Organizers hope Forum attendees will be inspired by the story of Germany’s gay community -- brutally persecuted under the Nazis, they are now one of the most liberated gay communities in the world, having recently won parliamentary approval for gay marriage. "Our collaboration with Germany gives us the opportunity to examine another culture and to examine ourselves by comparing ourselves with that society," Lazin says.
Philadelphia’s gay community may find they have more in common with the Germans than they might imagine. Openly gay Munich City Councilman Thomas Niederbuehl says, "Munich is a very liberal city in Bavaria, which is a very conservative state." Sound familiar? One of Niederbuehl’s first gay rights fights was pressuring Munich’s leading newspaper, Suddeutsche Zeitung, to permit ads containing the word "gay."
Niederbuehl’s political power is the result of German election procedures in which citizens vote for parties, not candidates, giving small third parties more power. Niederbuehl was elected on the ticket of the Rosa Liste ("Pink List"), a gay political party. Niederbuehl, who was first elected in 1996, says that in the most recent election, his party hoped to win enough votes to appoint a lesbian to the city council as well. Rosa Liste needed 2.5 percent of the vote but only got 2 percent.
While he is only one of 80 Munich city councilpeople, Niederbuehl has been instrumental in making Munich more gay friendly, in part by promoting gay tourism.

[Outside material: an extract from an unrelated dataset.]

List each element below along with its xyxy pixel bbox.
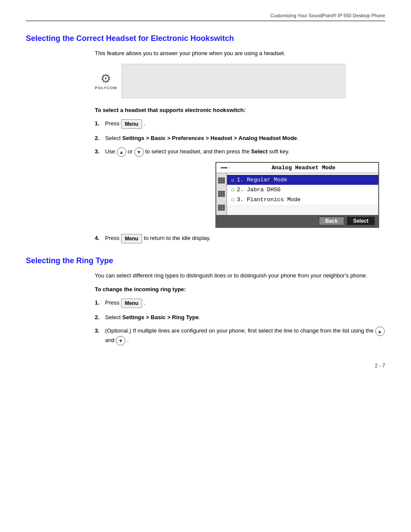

In fact, while this is Niederbuehl’s first trip to Philadelphia, he has been to the United States twice to attend conventions of the International Gay and Lesbian Travel Association (IGLTA). Through his efforts, Munich became the first German city to become a member of the IGLTA.
Equality Forum director Lazin says one of the benefits of the event is it puts Philadelphia on the gay tourism map. "Gay tourism is a huge market," Lazin says, citing statistics that gay men are seven times more likely to engage in leisure travel than straights.
The Philadelphia Convention and Visitors Bureau is also trying to sell the city as a gay destination. It recently issued a brochure aimed at gay tourists titled "The City of Brotherly Love (and Sisterly Affection)," though its cover shot of Ben Franklin in front of a rainbow-colored star is tame compared with the German National Tourist Office’s "Gay Germany" booklet, featuring a shirtless man wearing eye makeup and a cowboy hat.
Making American popular culture more accepting of gays is also a Forum goal. In collaboration with PBS, Lazin has produced a documentary film, Jim in Bold, which weaves together the story of Jim Wheeler, a gay youth from Lebanon, Pa., who committed suicide, with a road trip across America in which young gays and lesbians are interviewed. The film makes big cities like Philadelphia look like small beacons of acceptance in a hostile nation. Along the way, filmmakers interview a group of gay Mormons in Salt Lake City and minority gay high school students in Wilmington, Del., struggling for acceptance from peers, family members and the community at large.